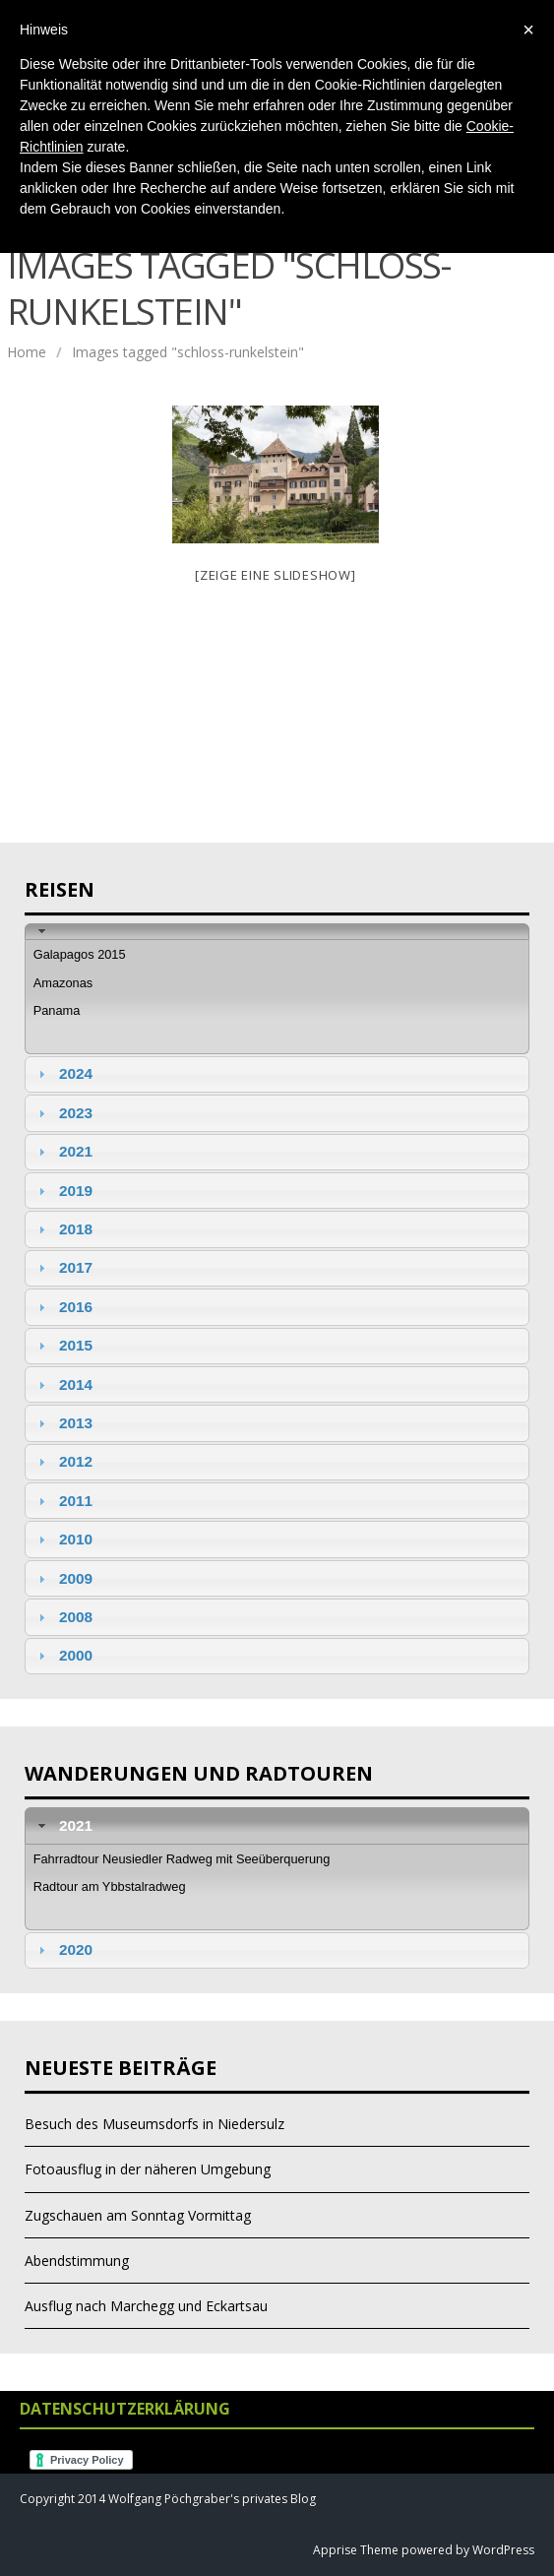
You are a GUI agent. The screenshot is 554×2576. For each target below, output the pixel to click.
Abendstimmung (77, 2260)
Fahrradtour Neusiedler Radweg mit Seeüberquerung (182, 1859)
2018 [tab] (62, 1229)
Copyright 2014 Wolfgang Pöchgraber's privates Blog (168, 2498)
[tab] (277, 931)
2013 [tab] (62, 1422)
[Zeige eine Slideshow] (275, 575)
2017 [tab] (62, 1267)
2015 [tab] (62, 1345)
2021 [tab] (62, 1151)
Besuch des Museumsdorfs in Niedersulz (154, 2123)
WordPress (501, 2550)
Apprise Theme (356, 2550)
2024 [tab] (62, 1073)
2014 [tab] (62, 1384)
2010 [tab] (62, 1539)
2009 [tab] (62, 1578)
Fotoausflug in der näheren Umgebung (148, 2169)
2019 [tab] (62, 1190)
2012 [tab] (62, 1461)
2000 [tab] (62, 1655)
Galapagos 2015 (79, 954)
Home (26, 352)
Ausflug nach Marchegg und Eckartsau (146, 2305)
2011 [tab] (62, 1500)
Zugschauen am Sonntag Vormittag (138, 2215)
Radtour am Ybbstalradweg (109, 1886)
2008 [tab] (62, 1616)
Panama (57, 1010)
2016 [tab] (62, 1306)
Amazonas (62, 982)
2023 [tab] (62, 1112)
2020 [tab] (62, 1949)
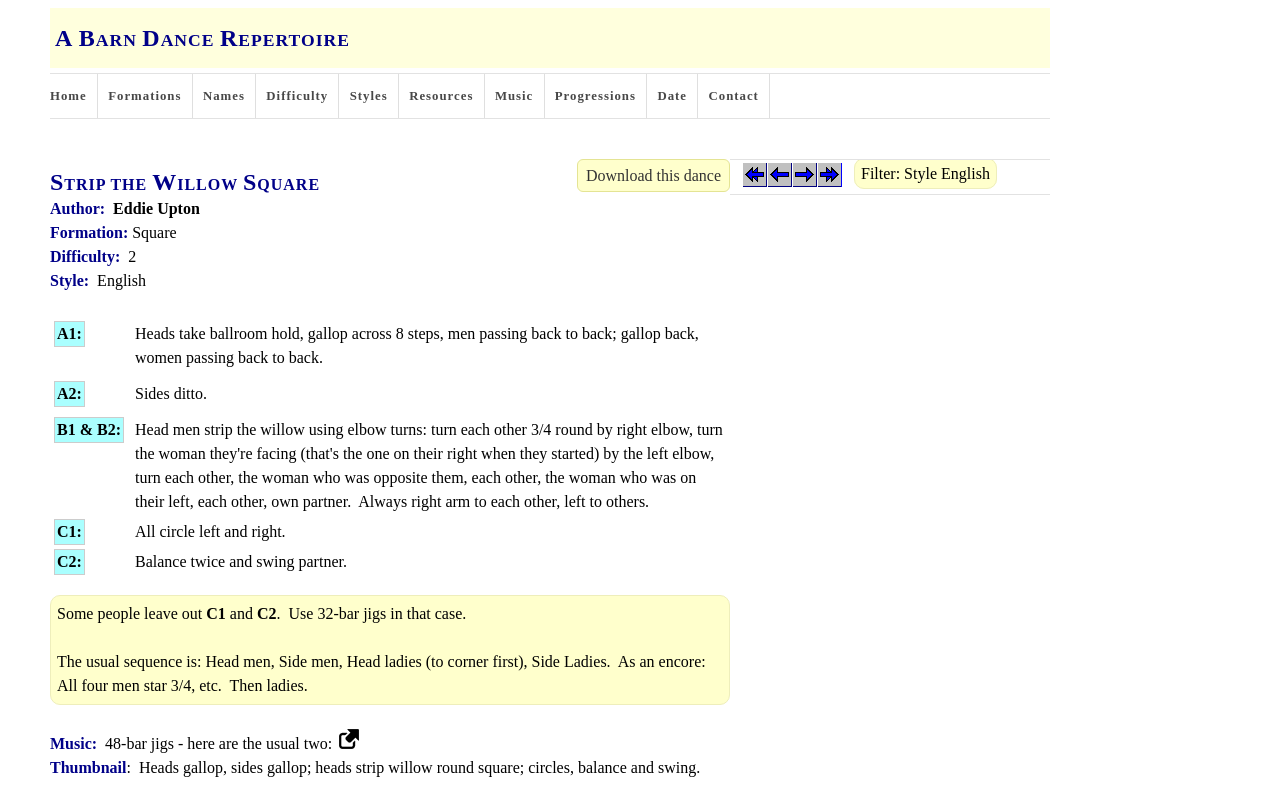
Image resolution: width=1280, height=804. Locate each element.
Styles (369, 96)
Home (68, 96)
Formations (144, 96)
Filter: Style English (925, 173)
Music (514, 96)
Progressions (595, 96)
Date (672, 96)
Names (224, 96)
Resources (441, 96)
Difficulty (297, 96)
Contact (734, 96)
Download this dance (653, 175)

YOUR OBJECTIVE: Would you copy, unchanged, the stretch of the records above that begins at the line containing "[Zeige eine Slideshow] (275, 575)" and ends at the line containing "2010 [tab] (62, 1539)", and only that?

FINAL ANSWER:
[Zeige eine Slideshow] (275, 575)
2017 [tab] (62, 1267)
2015 [tab] (62, 1345)
2021 [tab] (62, 1151)
Besuch des Museumsdorfs in Niedersulz (154, 2123)
WordPress (501, 2550)
Apprise Theme (356, 2550)
2024 [tab] (62, 1073)
2014 [tab] (62, 1384)
2010 [tab] (62, 1539)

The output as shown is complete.